* As Matt Brown mentioned, and I agree, going for Gonzaga first puts BYU in a corner of sorts. It also complicates any negotiations BYU may have had with ESPN about continuing their television contract for football rights. The flipside for this is that the Mountain West allowed Boise St. to dictate terms of remaining in the Mountain West several years back, and some of those terms included keeping their home games tied to ESPN with some exceptions.
Mountain West rights agreements with ESPN and CBS Sports Network expire after the 2019-20 athletic year, so this might be the conference getting a jump on things, similar to the Sun Belt, though the Sun Belt had a football conference championship game to use as the reason to start discussions.
* Another item to watch when it comes to taking on Gonzaga & BYU could be their preference to maintain the TV roles KHQ/ROOT Sports Northwest & BYUtv, respectively, have today. In the case of BYU, it may not be as hard to do as it was back when the Mountain West dealt with CSTV and Comcast's Versus. ROOT Sports and its sister RSNs of AT&T SportsNet should be easy to incorporate. Whether any of these schools would raise a stink over any ESPN3 / ESPN+ exclusives is another story.
* A potential complication for BYU is either buying out, cancelling or postponing tons of future football games. Per FBSchedules, the Cougars are fully scheduled for 2019, at ten games for 2020 & 2021, and have at least six games accounted for per season through 2023.
How did Navy accomplish this? They accepted an invite in January of 2012 but did not join in football until 2015, giving them three seasons to complete as many game contracts as possible and either buyout or cancel many other contracts.
* The WCC's TV rights come up after the 2018-19 athletic year, so this is quite pivotal for any agreement the conference attempts to negotiate. Gonzaga & BYU can be replaced by other schools, more in physical status than in value & recognition. If the WCC were to look to the same private, faith based institutions that make up the membership todays, I believe Seattle and Grand Canyon would be first targets. Seattle has wanted back in the conference ever since they returned to Division I. Grand Canyon is a bit more interesting because they are attempting to change their for-profit status.
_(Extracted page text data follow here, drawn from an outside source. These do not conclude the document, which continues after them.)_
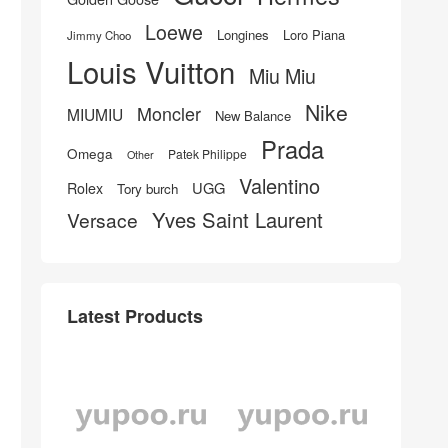
Loewe
Longines
Loro Piana
Jimmy Choo
Louis Vuitton
Miu Miu
Nike
Moncler
MIUMIU
New Balance
Prada
Omega
Patek Philippe
Other
Valentino
UGG
Rolex
Tory burch
Yves Saint Laurent
Versace
Latest Products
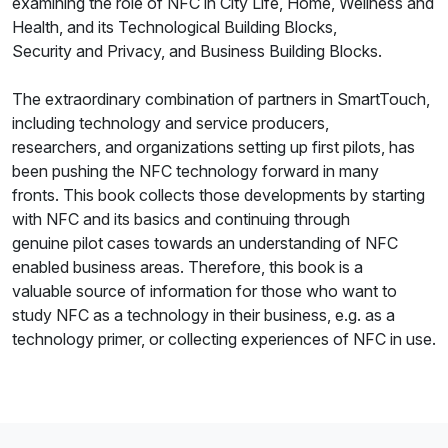
examining the role of NFC in City Life, Home, Wellness and
Health, and its Technological Building Blocks,
Security and Privacy, and Business Building Blocks.
The extraordinary combination of partners in SmartTouch,
including technology and service producers,
researchers, and organizations setting up first pilots, has
been pushing the NFC technology forward in many
fronts. This book collects those developments by starting
with NFC and its basics and continuing through
genuine pilot cases towards an understanding of NFC
enabled business areas. Therefore, this book is a
valuable source of information for those who want to
study NFC as a technology in their business, e.g. as a
technology primer, or collecting experiences of NFC in use.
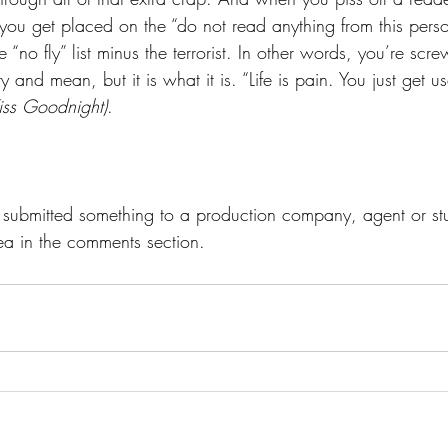
you get placed on the “do not read anything from this person 
ne “no fly” list minus the terrorist. In other words, you’re scr
and mean, but it is what it is. “Life is pain. You just get us
iss Goodnight)
.
r submitted something to a production company, agent or s
ea in the comments section.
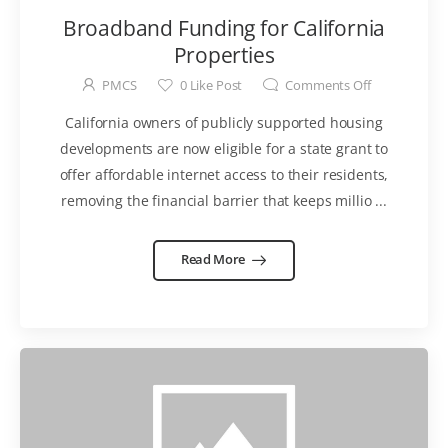
Broadband Funding for California
Properties
PMCS
0
Like Post
Comments Off
California owners of publicly supported housing
developments are now eligible for a state grant to
offer affordable internet access to their residents,
removing the financial barrier that keeps millio ...
Read More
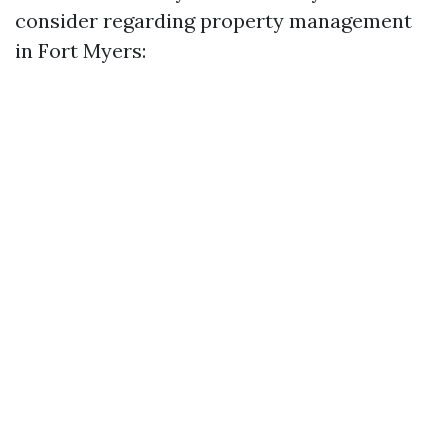
consider regarding property management
in Fort Myers:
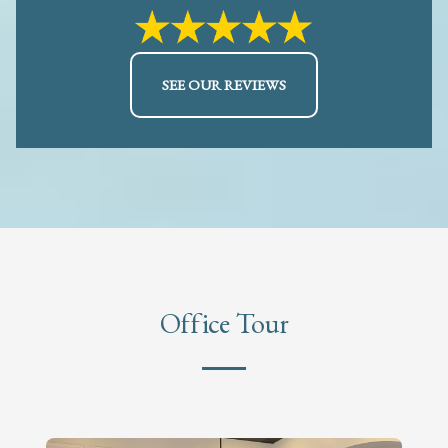
SEE OUR REVIEWS
Office Tour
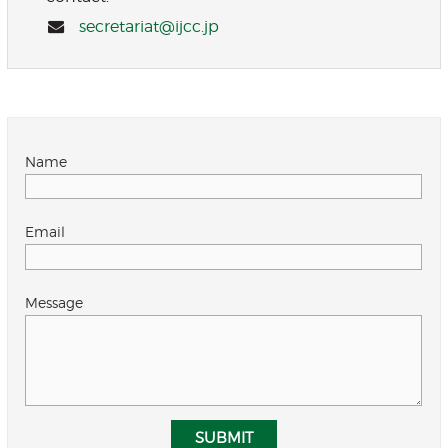
secretariat@ijcc.jp
Name
Email
Message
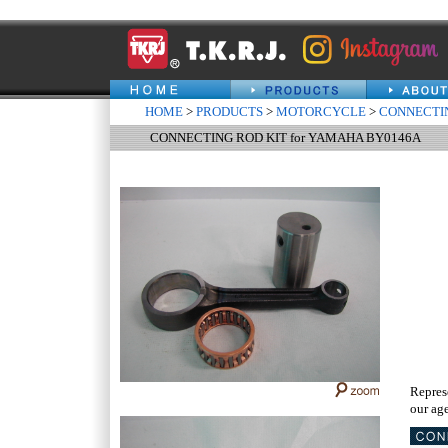
HOME
>
PRODUCTS
>
MOTORCYCLE
>
CONNECTIN
CONNECTING ROD KIT for YAMAHA BY0146A
Repres
our age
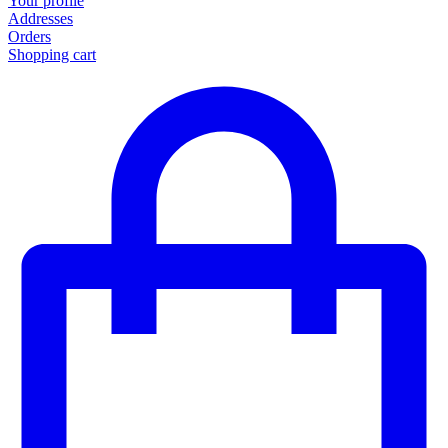
Your profile
Addresses
Orders
Shopping cart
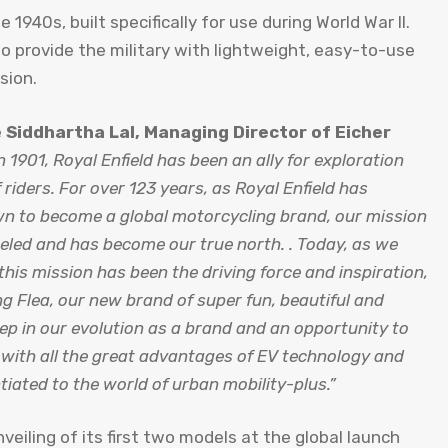
e 1940s, built specifically for use during World War II.
 provide the military with lightweight, easy-to-use
rsion.
e
Siddhartha Lal, Managing Director of Eicher
 1901, Royal Enfield has been an ally for exploration
riders. For over 123 years, as Royal Enfield has
n to become a global motorcycling brand, our mission
eled and has become our true north. . Today, as we
this mission has been the driving force and inspiration,
ng Flea, our new brand of super fun, beautiful and
tep in our evolution as a brand and an opportunity to
d with all the great advantages of EV technology and
tiated to the world of urban mobility-plus.”
eiling of its first two models at the global launch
* The WCC's new scheduling model, announced Monday, seems to be a nod to Gonzaga. It gives the schools two more non-conference opportunities to do as they wish. Let's be clear the changes this doesn't necessarily poke a stick at St. Mary's and its inability to get to the NCAA tournament as an at-large:
- Top two seeds don't play until the semifinals - St. Mary's lost in the semifinals, not before that.
- Play more home games than road games - St. Mary's played eight non-conference home games, two true road games and a neutral site multi-team event.
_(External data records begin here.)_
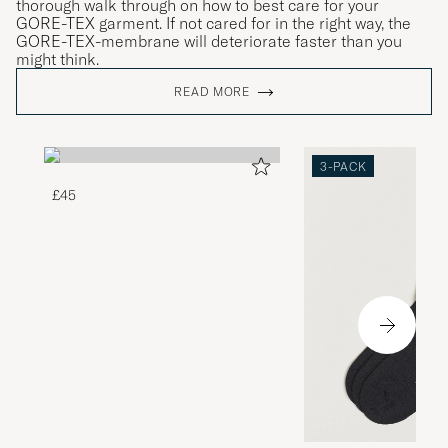
thorough walk through on how to best care for your
GORE-TEX garment. If not cared for in the right way, the
GORE-TEX-membrane will deteriorate faster than you
might think.
READ MORE
3-PACK
£45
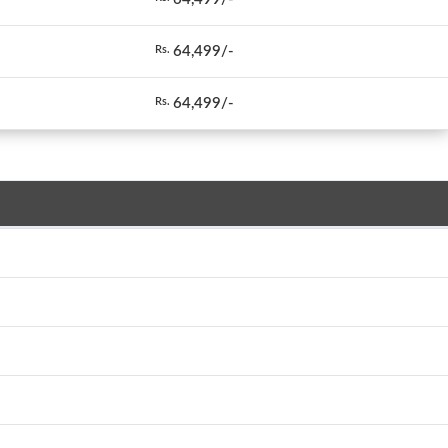
64,499/-
Rs.
64,499/-
Rs.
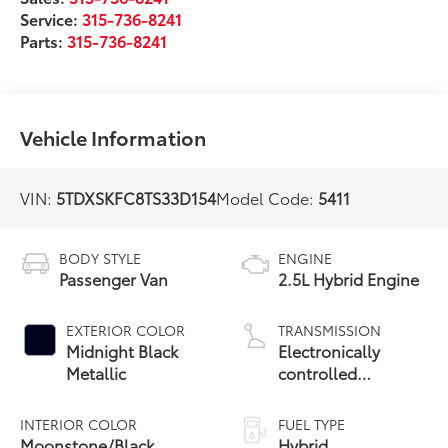
Service:
315-736-8241
Parts:
315-736-8241
Vehicle Information
VIN:
5TDXSKFC8TS33D154
Model Code:
5411
BODY STYLE
ENGINE
Passenger Van
2.5L Hybrid Engine
EXTERIOR COLOR
TRANSMISSION
Midnight Black
Electronically
Metallic
controlled
Continuously
Variable
INTERIOR COLOR
FUEL TYPE
Transmission
Moonstone/Black
Hybrid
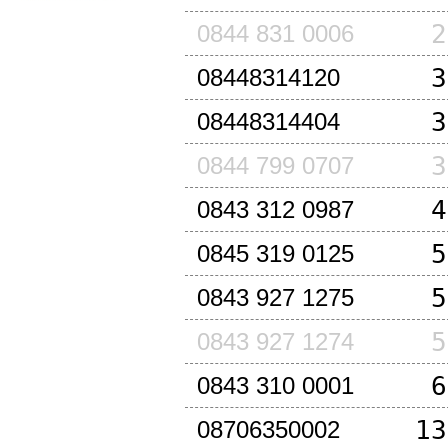
2
0844 831 0006
3
08448314120
3
08448314404
3
0844 799 0707
4
0843 312 0987
5
0845 319 0125
5
0843 927 1275
5
0843 927 1274
6
0843 310 0001
13
08706350002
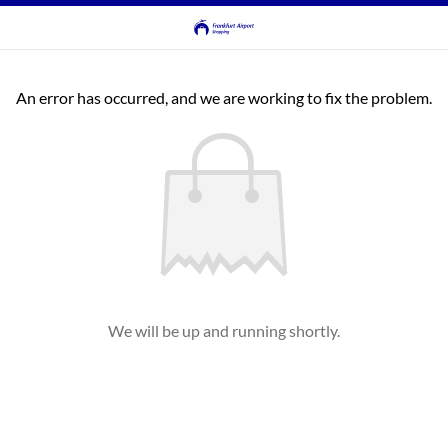
An error has occurred, and we are working to fix the problem.
We will be up and running shortly.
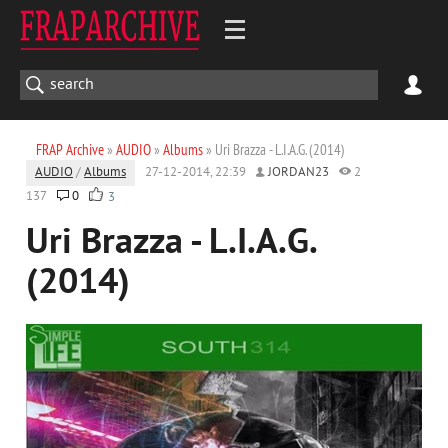
FRAP Archive
»
AUDIO
»
Albums
» Uri Brazza - L.I.A.G. (2014)
AUDIO
/
Albums
27-12-2014, 22:39
JORDAN23
2
137
0
3
Uri Brazza - L.I.A.G.
(2014)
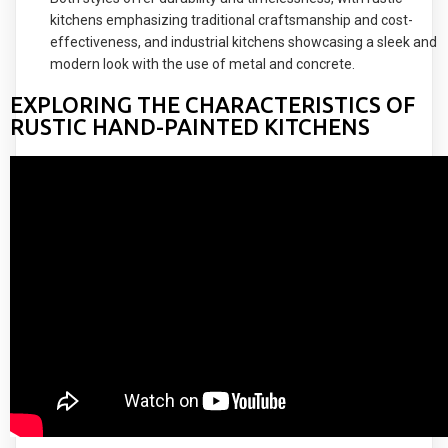
kitchens emphasizing traditional craftsmanship and cost-
effectiveness, and industrial kitchens showcasing a sleek and
modern look with the use of metal and concrete.
EXPLORING THE CHARACTERISTICS OF
RUSTIC HAND-PAINTED KITCHENS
- Play in a multi-team event - That box was checked.
The Gaels ticked off all those boxes. Its about what they do with those eight home games, or maybe a couple less home games and trying out a few more home-home series.
As for the model itself of 16 conference games and the stepladder format for the conference tournament, that was the model pre-BYU & Pacific when the WCC was an eight team league. This might have also been a precursor to a future without BYU and Gonzaga.
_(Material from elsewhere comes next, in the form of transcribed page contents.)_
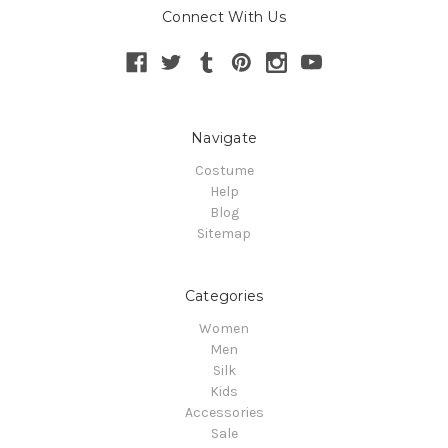
Connect With Us
Navigate
Costume
Help
Blog
Sitemap
Categories
Women
Men
Silk
Kids
Accessories
Sale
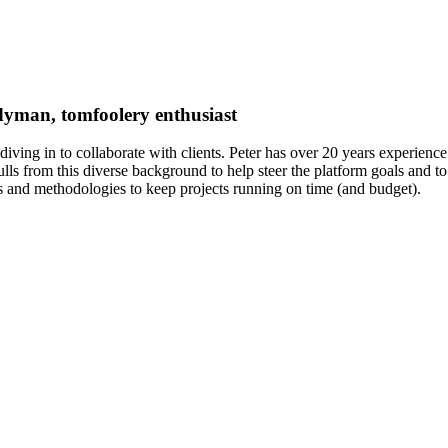
ndyman, tomfoolery enthusiast
diving in to collaborate with clients. Peter has over 20 years experienc
 from this diverse background to help steer the platform goals and to f
s and methodologies to keep projects running on time (and budget).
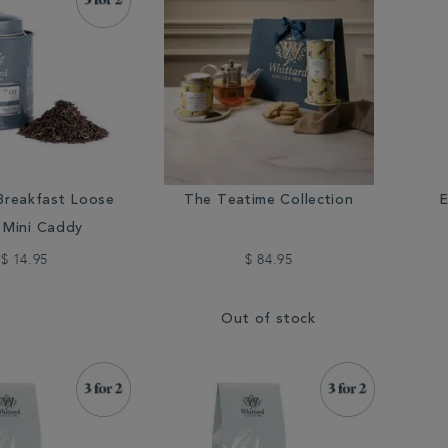
Breakfast Loose
The Teatime Collection
E
 Mini Caddy
$ 14.95
$ 84.95
Out of stock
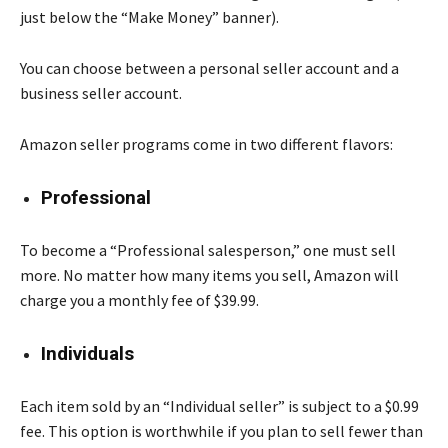
just below the “Make Money” banner).
You can choose between a personal seller account and a
business seller account.
Amazon seller programs come in two different flavors:
Professional
To become a “Professional salesperson,” one must sell
more. No matter how many items you sell, Amazon will
charge you a monthly fee of $39.99.
Individuals
Each item sold by an “Individual seller” is subject to a $0.99
fee. This option is worthwhile if you plan to sell fewer than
* If the Mountain West adds both BYU and Gonzaga, that leads to 13 schools in most sports. The MEAC has done 13 member conference tournaments and the MAC had a period of 13 football playing members and a scheduling model for it too, so it can be done.
New Mexico St. might be a target to get to 14 & balance things out. The Aggies are re-entering football independence while in the WAC for others sports. If they are being considered for membership, it could be tied to BYU and their entry.